Construction of an algorithm to analytically solve a problem on the free vibrations of a composite plate of variable thickness
DOI:
https://doi.org/10.15587/1729-4061.2020.191123Keywords:
natural frequencies, vibration modes, analytical solution, annular plate, free vibrations, symmetry methodAbstract
The paper reports an algorithm to analytically solve one of the problems in the mechanics of elastic bodies, which is associated with studying the natural vibrations of a composite two-stage plate whose concave part is smoothly aligned with the part of a constant thickness. We have defined patterns for stating the boundary and transitional conditions, which should be taken into account when considering the natural vibrations of a two-stage plate.

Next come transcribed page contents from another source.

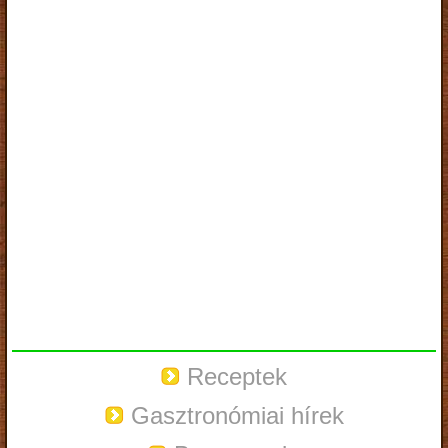
Receptek
Gasztronómiai hírek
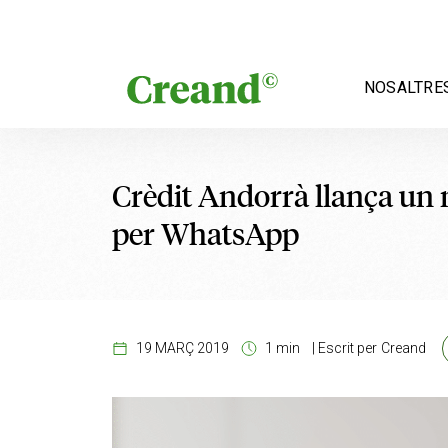
Vés al contingut
NOSALTRE
Crèdit Andorrà llança un n
per WhatsApp
19 MARÇ 2019
1 min
|
Escrit per
Creand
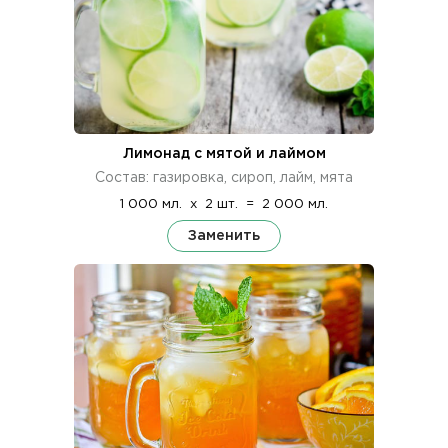
Лимонад с мятой и лаймом
Состав: газировка, сироп, лайм, мята
1 000 мл.
x
2 шт.
=
2 000 мл.
Заменить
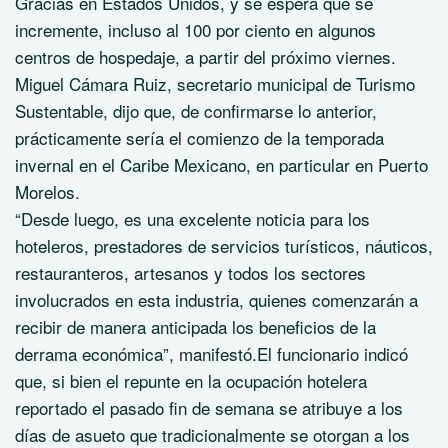
Gracias en Estados Unidos, y se espera que se
incremente, incluso al 100 por ciento en algunos
centros de hospedaje, a partir del próximo viernes.
Miguel Cámara Ruiz, secretario municipal de Turismo
Sustentable, dijo que, de confirmarse lo anterior,
prácticamente sería el comienzo de la temporada
invernal en el Caribe Mexicano, en particular en Puerto
Morelos.
“Desde luego, es una excelente noticia para los
hoteleros, prestadores de servicios turísticos, náuticos,
restauranteros, artesanos y todos los sectores
involucrados en esta industria, quienes comenzarán a
recibir de manera anticipada los beneficios de la
derrama económica”, manifestó.El funcionario indicó
que, si bien el repunte en la ocupación hotelera
reportado el pasado fin de semana se atribuye a los
días de asueto que tradicionalmente se otorgan a los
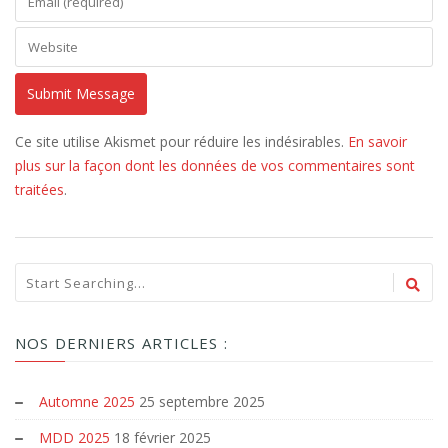
Ce site utilise Akismet pour réduire les indésirables.
En savoir
plus sur la façon dont les données de vos commentaires sont
traitées
.
NOS DERNIERS ARTICLES :
Automne 2025
25 septembre 2025
MDD 2025
18 février 2025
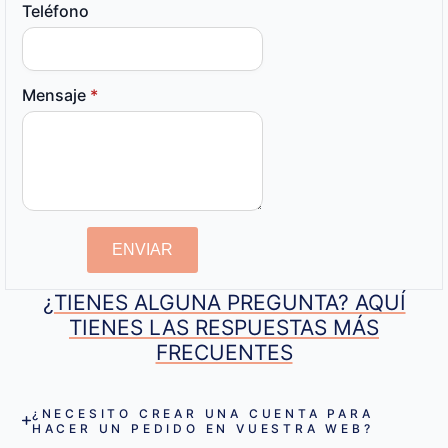
Teléfono
Mensaje
*
ENVIAR
¿TIENES ALGUNA PREGUNTA? AQUÍ
TIENES LAS RESPUESTAS MÁS
FRECUENTES
¿NECESITO CREAR UNA CUENTA PARA
HACER UN PEDIDO EN VUESTRA WEB?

The ratios have been obtained, which make it possible to study the distribution of deflections and determine the values of amplitudes of the curved vibrations of the plate. It was noted that the modes of vibrations are based on the symmetry and factorization methods that we had developed and refined earlier. Specifically, it has been found that the deflections can be explored through expressions that are derived through the sum of relevant solutions to two linear second-order differential equations with variable coefficients.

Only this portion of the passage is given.